On Tuesday the New York-based fintech announced its $9 million Series A. The round was led by Future Ventures with participation from Webb Investment Network, Wavemaker Partners, and Partech.
Hum relies on AI to answer common questions among investors and startups
Hum uses artificial intelligence and data integrations to gather answers to common investor questions that are often found within the software logs companies use to run their businesses.
Startups raising money connect their underlying systems to Hum. After analyzing the business, Hum matches the startup with three or four investors on its network.
Hum also uses a bot or web crawler to gather and organize public information about investors on its marketplace, such as portfolio companies and focus areas, Silverberg said. When an investor visits the network, Hum may ask a couple of additional questions to build out a clearer profile, he added.
The goal is for founders to come away from the meetings with term sheets and more control over picking investors, Silverberg said, while investors get personalized deal flow and a streamlined investment decision process.

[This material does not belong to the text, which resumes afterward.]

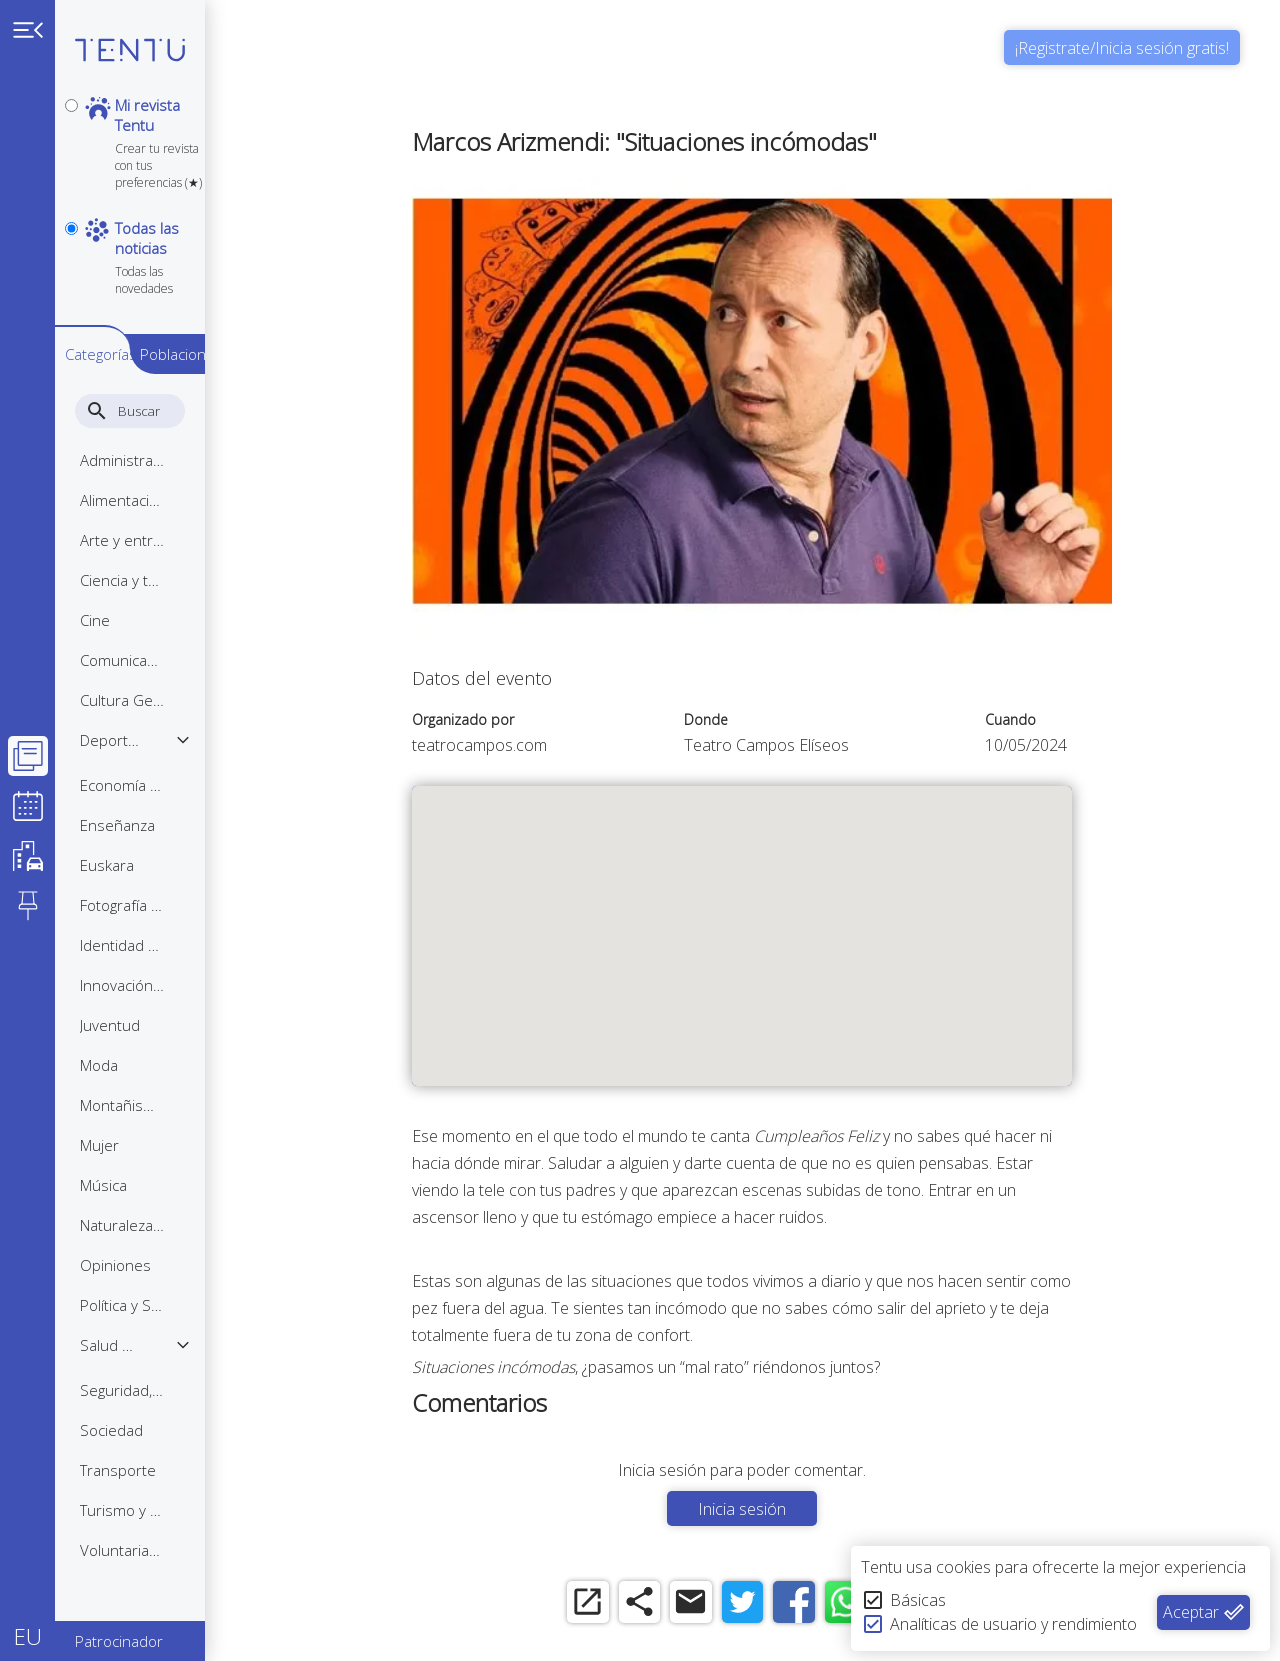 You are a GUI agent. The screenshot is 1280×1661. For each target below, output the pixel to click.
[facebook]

Beyond the initial match-making, Hum’s investors and startups will typically use the data and analytics dashboard post-investment, Silverberg added, rather than manually filling out spreadsheets and sifting through documents to find answers to specific data-based questions.
“It really just came out of my experience doing that manually as a venture capitalist,” Silverberg said.
Since the beginning of the year, Hum has helped companies raise more than $400 million and has 250 institutional investors on its platform. Hum specializes in companies raising between $1 million and $100 million, Silverberg added.